Troisièmement : Les anciens spécialistes bourgeois. Le prolétariat russe fut obligé de les laisser en service, il les dompta, les obligea à travailler, empêcha leur sabotage. Il arrivera à les transformer définitivement. Actuellement ils apportent encore au travail leurs anciens procédés et habitudes. Ils regardent de haut les masses, en restent éloignés, ils augmentent démesurément les formalités bureaucratiques, etc., et ce qui est pis : ils contaminent des hommes dévoués à notre cause.

Quatrièmement : le départ de nos meilleures forces à l’armée. Aux moments les plus difficiles de la guerre civile, lorsque la présence dans les rangs de l’armée d’éléments fidèles, honnêtes, dévoués et courageux est particulièrement nécessaire, il faut envoyer à l’armée les meilleurs ouvriers. Nos services de l’intérieur en sont d’autant plus réduits.

Toutes ces circonstances rendent notre travail très difficile et favorisent la renaissance partielle de la bureaucratie sous le régime soviétique. C’est un grand danger pour le prolétariat. Il faut que notre parti surmonte ce danger en entraînant les masses au travail administratif. Il faut surtout élever le niveau de la culture des masses ouvrières et paysannes, les éclairer et les instruire. Entre autres, notre Parti recommande les suivantes :

1) L’accomplissement par tous les membres d’un Soviet quelconque d’un travail concernant la direction du pays.

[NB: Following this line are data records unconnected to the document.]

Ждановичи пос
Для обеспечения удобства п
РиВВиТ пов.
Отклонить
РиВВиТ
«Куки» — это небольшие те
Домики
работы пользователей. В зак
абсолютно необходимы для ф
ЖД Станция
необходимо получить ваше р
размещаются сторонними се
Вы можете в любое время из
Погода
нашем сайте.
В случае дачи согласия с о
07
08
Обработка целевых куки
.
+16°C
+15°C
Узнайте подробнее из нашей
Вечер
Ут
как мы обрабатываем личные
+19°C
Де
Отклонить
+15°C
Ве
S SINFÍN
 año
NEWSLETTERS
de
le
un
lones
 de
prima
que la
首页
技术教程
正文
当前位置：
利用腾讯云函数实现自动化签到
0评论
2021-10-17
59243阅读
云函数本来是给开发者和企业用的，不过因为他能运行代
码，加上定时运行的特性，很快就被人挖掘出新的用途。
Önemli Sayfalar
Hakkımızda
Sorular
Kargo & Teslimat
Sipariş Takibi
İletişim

Tout membre d’un Soviet doit non seulement prendre part aux délibérations, mais encore occuper un poste quelconque dans l’administration.

2) Les changements successifs de postes. — C’est-à-dire l’obligation pour tout camarade, après avoir occupé un poste pendant un certain temps, de l’échanger contre un autre afin de se former graduellement aux fonctions dans les principales branches de l’administration. Il ne faut pas qu’en occupant longtemps le même poste il devienne bureaucrate.

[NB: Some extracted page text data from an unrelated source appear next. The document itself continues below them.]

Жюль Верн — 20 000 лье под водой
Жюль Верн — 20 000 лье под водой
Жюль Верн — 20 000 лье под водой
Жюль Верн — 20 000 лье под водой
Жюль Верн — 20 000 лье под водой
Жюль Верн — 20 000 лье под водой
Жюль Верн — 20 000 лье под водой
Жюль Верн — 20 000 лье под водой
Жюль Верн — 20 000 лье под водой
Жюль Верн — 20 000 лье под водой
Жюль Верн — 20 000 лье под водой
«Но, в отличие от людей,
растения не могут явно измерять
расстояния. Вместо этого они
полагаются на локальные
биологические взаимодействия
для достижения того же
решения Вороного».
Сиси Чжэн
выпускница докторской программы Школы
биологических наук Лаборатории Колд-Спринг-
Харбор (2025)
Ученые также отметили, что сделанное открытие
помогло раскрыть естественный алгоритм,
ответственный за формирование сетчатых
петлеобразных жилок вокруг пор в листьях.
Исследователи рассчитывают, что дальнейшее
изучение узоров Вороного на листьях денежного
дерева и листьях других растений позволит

3) Le parti recommande encore d’entraîner progressivement toute la population ouvrière sans exception à l’œuvre de l’administration de l’Etat. C’est là la base fondamentale de notre politique.

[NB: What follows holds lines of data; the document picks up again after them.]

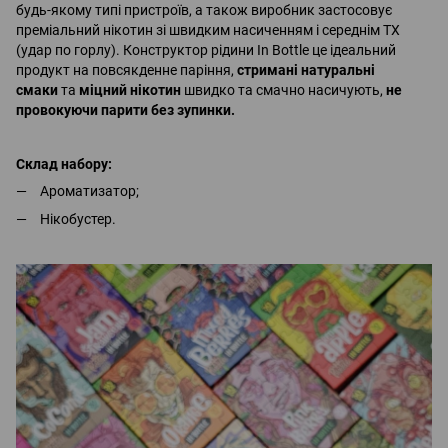
будь-якому типі пристроїв, а також виробник застосовує
преміальний нікотин зі швидким насиченням і середнім ТХ
(удар по горлу). Конструктор рідини In Bottle це ідеальний
продукт на повсякденне паріння,
стримані натуральні
смаки
та
міцний нікотин
швидко та смачно насичують,
не
провокуючи парити без зупинки.
Склад набору:
Ароматизатор;
Нікобустер.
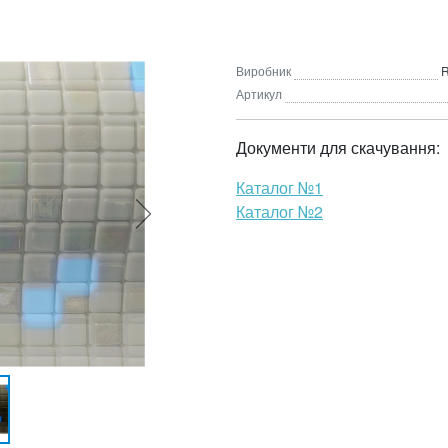
Виробник
R
Артикул
Документи для скачування:
Каталог №1
Каталог №2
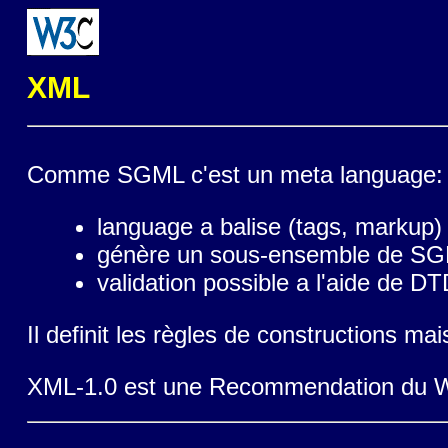
XML
Comme SGML c'est un meta language:
language a balise (tags, markup)
génère un sous-ensemble de S
validation possible a l'aide de D
Il definit les règles de constructions m
XML-1.0 est une Recommendation du 
Namespaces in XML est une Recommend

Il y a déjà quelques pas de fait dans cette direction. C’est ainsi que des dizaines de milliers de prolétaires participèrent aux perquisitions chez la bourgeoisie à Pétrograd. que toute la population ouvrière se chargea d’assurer la garde de la ville, que les femmes ouvrières entrèrent dans les milices pour y relayer les hommes, etc. Dans ce but nous pouvons introduire dans nos Soviets des personnes non élues qui, à tour de rôle, apprendront le travail du Comité Exécutif et des commissions. Ce système peut être appliqué également aux Comités d’usines et aux syndicats.

En résumé, sous une forme ou sous une autre, il nous faut suivre l’exemple donné à ce sujet par la

Commune de Paris. Nous devons simplifier l’appareil administratif, y attirer les masses et écarter tout bureaucratisme. Plus la participation du prolétariat à l’administration sera étendue, plus vite les derniers vestiges de l’ancienne bureaucratie auront complètement disparu, plus courte sera la dictature du prolétariat. Et la disparition de la résistance de la bourgeoisie sera le signe de la disparition de l’Etat lui-même. Les individus n’auront plus à en diriger d’autres, ils n’auront plus qu’à conduire les outils, les machines, les locomotives et les autres appareils. Ce sera le régime communiste intégral.

[La suppression de l’Etat s’accomplira rapidement après la victoire complète sur les impérialistes. Actuellement, au cours de la guerre civile, toutes nos organisations sont militarisées et les organes du pouvoir soviétique ne peuvent pas fonctionner normalement. Souvent on ne peut même pas convoquer les Soviets, quoique constitutionnellement toutes les questions doivent être tranchées par les Comités Exécutifs de ces Soviets.

C’est que nous vivons sous le régime de la dictature militaire du prolétariat. La République est un camp retranché. Cette situation cessera dès que l’organisation militaire ne sera plus nécessaire.]

  1. 10 Juillet 1918.
  2. Le « gouvernement » en Russie équivaut approximativement à un département français.
  3. L'oulezd { ?]est une unité territoriale russe qui, toutes proportions gardées, correspond à l’arrondissement français[County pour les traducteurs américains de 1922].
  4. Le volost est une unité territoriale russe composé d'un certain nombre de villages et correspondant à peu près au canton français.